_YOUR TASK_.
Find the number of lines in these records where the word "государства" appears. Reply with that number and nothing more.

_INPUT DATA_.
*** Begin section ***
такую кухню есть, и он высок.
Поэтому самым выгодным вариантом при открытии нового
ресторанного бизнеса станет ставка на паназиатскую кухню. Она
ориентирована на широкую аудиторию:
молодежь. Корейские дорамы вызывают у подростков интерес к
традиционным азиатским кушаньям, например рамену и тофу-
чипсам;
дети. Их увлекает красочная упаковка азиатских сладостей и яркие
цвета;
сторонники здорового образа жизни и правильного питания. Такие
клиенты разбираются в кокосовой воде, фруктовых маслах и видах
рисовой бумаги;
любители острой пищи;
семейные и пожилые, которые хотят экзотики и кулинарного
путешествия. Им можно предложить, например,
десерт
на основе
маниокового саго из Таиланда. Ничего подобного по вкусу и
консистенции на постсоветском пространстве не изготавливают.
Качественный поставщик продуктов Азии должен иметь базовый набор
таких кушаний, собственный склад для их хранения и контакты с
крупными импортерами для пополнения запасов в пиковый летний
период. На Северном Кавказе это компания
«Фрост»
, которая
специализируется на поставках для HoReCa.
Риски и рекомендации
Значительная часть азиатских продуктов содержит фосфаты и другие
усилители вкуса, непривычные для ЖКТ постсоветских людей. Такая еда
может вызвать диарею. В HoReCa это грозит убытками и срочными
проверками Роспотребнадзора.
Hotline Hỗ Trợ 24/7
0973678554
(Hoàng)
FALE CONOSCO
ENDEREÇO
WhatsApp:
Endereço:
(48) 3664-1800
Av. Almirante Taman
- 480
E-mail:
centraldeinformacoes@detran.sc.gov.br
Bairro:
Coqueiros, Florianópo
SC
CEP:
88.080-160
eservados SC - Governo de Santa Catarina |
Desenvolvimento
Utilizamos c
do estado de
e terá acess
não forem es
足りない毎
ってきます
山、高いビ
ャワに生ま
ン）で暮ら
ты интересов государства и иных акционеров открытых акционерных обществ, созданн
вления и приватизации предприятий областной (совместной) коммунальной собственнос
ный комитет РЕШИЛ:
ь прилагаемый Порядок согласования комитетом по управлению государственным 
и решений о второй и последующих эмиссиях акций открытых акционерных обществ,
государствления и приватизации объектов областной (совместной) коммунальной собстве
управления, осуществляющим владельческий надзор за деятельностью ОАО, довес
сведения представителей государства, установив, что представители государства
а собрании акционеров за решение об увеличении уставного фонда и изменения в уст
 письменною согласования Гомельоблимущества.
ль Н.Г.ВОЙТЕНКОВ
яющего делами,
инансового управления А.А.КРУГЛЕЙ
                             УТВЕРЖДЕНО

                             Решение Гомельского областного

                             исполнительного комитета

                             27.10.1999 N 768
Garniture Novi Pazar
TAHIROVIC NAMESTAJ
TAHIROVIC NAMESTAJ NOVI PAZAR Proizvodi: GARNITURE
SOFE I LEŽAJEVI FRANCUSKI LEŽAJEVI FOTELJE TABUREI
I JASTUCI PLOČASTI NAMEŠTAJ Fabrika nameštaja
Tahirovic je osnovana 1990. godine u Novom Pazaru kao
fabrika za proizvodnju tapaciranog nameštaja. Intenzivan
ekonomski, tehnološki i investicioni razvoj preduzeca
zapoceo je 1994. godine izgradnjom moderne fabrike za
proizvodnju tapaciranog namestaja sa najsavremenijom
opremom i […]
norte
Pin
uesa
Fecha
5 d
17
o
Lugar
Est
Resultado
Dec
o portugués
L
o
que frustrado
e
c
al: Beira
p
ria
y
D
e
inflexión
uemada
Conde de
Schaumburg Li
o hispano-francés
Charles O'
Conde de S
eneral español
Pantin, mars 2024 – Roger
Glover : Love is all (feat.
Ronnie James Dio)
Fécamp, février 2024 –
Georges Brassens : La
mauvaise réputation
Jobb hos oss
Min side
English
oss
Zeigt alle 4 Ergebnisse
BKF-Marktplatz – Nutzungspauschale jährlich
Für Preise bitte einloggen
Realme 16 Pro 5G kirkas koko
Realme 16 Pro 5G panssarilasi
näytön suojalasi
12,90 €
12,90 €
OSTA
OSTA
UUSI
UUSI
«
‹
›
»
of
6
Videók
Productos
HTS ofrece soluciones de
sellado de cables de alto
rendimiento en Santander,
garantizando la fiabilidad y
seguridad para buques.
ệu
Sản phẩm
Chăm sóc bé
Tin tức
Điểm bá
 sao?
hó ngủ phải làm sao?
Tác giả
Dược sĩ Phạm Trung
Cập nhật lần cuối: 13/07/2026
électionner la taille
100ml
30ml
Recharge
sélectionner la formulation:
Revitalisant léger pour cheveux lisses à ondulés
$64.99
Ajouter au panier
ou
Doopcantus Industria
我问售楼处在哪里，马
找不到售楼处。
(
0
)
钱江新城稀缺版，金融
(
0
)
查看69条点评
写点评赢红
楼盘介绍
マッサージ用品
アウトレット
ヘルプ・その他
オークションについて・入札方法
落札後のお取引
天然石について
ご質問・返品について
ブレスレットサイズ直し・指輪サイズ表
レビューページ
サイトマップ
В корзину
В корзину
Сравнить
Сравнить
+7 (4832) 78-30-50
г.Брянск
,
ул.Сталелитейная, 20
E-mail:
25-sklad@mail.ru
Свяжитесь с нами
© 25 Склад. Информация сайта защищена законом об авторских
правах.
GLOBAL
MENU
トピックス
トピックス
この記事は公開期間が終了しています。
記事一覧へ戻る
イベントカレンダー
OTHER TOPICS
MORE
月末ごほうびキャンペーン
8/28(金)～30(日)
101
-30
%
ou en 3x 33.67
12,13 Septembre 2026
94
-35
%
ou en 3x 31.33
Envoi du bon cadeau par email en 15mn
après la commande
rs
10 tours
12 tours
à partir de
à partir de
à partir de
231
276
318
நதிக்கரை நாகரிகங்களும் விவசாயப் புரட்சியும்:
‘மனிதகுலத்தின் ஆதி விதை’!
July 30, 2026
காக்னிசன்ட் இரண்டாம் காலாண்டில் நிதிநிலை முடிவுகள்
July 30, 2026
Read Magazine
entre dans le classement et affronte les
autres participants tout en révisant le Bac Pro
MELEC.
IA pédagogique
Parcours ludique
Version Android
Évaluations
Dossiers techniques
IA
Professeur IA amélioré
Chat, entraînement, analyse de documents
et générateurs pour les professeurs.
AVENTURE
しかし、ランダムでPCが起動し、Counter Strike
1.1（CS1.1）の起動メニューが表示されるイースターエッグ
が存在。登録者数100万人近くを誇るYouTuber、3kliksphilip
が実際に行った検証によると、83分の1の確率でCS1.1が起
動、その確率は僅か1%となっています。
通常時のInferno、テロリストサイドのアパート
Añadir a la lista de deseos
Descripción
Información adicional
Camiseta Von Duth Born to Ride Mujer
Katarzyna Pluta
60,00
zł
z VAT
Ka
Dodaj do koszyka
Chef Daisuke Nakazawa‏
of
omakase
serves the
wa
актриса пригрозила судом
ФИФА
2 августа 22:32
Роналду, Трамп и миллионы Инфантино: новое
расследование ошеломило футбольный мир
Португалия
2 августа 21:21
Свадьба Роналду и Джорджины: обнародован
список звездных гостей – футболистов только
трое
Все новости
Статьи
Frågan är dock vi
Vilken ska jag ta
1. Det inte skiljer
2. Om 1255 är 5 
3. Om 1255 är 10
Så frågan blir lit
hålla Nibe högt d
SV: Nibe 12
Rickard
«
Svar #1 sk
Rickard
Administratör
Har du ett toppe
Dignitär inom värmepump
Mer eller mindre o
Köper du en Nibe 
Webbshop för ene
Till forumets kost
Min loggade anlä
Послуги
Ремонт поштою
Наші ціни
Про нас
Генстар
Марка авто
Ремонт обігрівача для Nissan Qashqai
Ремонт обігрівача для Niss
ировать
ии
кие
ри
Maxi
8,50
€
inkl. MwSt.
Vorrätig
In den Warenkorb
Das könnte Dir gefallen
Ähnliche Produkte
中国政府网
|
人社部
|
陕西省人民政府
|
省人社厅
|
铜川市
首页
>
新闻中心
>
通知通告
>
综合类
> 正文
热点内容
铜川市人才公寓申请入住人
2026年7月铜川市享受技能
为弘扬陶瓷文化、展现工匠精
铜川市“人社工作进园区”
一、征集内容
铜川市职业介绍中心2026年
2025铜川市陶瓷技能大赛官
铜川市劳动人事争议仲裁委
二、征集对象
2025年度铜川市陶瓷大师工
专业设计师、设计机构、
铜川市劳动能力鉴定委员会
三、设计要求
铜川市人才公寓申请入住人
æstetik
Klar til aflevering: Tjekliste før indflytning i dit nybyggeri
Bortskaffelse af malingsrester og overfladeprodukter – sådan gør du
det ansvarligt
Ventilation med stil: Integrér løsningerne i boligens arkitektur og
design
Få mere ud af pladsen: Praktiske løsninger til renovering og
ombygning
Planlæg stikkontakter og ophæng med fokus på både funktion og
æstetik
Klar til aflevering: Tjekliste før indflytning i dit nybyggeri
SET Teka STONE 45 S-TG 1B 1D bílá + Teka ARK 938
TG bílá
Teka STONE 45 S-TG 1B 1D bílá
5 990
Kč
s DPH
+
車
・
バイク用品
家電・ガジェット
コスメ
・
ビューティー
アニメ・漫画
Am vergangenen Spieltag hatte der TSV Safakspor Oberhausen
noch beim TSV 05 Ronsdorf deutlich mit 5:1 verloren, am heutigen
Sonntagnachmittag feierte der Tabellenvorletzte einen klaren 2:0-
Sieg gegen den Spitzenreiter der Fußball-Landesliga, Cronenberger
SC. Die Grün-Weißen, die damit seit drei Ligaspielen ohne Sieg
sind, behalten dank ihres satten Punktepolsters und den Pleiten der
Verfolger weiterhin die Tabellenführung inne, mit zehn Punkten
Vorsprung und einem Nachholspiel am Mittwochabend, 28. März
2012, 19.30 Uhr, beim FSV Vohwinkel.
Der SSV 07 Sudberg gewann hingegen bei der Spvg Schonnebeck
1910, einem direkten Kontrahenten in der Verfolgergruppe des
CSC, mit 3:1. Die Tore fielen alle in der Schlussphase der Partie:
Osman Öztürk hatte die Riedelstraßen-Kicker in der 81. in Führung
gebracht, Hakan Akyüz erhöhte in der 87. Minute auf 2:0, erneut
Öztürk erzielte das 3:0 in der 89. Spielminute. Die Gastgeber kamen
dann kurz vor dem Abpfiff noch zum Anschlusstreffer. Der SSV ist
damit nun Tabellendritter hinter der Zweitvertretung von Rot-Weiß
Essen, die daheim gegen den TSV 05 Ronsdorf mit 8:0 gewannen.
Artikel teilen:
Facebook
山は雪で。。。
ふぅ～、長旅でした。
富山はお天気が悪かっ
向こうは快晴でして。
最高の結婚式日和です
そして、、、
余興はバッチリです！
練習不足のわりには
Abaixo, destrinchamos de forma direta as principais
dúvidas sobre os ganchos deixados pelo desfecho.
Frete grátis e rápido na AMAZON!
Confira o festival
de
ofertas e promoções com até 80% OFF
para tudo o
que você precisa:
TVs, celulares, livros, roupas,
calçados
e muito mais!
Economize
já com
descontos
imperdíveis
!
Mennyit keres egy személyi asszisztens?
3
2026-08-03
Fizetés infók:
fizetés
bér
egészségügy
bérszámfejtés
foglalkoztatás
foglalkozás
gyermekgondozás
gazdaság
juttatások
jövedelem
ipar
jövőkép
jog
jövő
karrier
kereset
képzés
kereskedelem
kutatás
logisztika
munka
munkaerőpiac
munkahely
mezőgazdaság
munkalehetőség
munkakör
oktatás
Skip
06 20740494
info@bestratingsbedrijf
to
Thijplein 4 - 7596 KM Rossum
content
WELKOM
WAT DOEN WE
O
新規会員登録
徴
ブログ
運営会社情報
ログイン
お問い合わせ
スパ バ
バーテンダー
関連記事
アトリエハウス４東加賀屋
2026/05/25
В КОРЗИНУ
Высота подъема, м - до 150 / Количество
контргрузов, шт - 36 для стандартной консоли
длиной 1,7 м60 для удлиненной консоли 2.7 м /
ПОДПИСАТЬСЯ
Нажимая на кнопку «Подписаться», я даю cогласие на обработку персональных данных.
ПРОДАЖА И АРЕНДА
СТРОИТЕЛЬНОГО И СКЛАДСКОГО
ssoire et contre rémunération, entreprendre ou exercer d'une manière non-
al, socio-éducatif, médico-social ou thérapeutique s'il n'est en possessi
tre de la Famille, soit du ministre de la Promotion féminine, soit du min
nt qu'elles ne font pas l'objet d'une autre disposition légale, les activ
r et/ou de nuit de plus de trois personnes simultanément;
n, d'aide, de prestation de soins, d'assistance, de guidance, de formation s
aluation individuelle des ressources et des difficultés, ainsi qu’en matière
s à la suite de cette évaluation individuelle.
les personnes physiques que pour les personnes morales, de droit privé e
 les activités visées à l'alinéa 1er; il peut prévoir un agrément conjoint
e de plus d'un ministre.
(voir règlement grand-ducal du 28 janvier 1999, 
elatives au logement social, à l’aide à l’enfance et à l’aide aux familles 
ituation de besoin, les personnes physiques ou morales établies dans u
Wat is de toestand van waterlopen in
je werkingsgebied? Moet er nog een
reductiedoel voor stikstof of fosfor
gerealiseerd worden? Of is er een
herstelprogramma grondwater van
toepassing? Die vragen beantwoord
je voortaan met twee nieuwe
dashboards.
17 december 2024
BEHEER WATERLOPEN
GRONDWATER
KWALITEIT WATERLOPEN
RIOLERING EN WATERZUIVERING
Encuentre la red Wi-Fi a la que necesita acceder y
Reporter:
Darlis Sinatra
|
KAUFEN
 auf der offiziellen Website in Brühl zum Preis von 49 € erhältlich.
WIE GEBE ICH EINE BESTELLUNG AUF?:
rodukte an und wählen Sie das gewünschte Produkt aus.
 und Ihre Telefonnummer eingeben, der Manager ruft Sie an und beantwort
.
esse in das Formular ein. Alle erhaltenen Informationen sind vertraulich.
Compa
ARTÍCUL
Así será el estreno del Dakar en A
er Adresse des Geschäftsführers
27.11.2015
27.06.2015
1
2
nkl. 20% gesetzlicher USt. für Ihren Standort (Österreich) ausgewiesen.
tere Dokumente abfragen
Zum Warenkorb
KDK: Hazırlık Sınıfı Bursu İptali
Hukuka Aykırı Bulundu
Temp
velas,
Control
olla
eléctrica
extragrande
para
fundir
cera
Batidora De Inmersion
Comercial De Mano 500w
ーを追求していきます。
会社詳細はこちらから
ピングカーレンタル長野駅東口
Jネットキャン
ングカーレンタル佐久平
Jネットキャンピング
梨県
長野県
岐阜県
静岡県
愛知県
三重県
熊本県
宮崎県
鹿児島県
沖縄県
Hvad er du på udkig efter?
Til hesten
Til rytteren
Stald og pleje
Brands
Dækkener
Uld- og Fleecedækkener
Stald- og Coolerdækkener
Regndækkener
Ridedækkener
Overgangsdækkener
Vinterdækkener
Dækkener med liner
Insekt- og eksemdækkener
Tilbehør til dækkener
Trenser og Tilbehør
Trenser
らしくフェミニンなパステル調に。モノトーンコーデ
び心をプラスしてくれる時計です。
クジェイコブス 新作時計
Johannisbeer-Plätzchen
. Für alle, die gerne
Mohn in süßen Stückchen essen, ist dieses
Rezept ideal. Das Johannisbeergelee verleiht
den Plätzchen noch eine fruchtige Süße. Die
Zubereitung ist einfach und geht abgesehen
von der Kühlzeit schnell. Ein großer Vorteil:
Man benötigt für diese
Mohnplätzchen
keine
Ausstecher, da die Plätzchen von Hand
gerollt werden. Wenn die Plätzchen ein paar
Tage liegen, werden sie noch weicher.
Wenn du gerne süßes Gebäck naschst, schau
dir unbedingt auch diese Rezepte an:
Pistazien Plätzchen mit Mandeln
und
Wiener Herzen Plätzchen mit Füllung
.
*** End section ***
_COMPLETED EXERCISE_.
2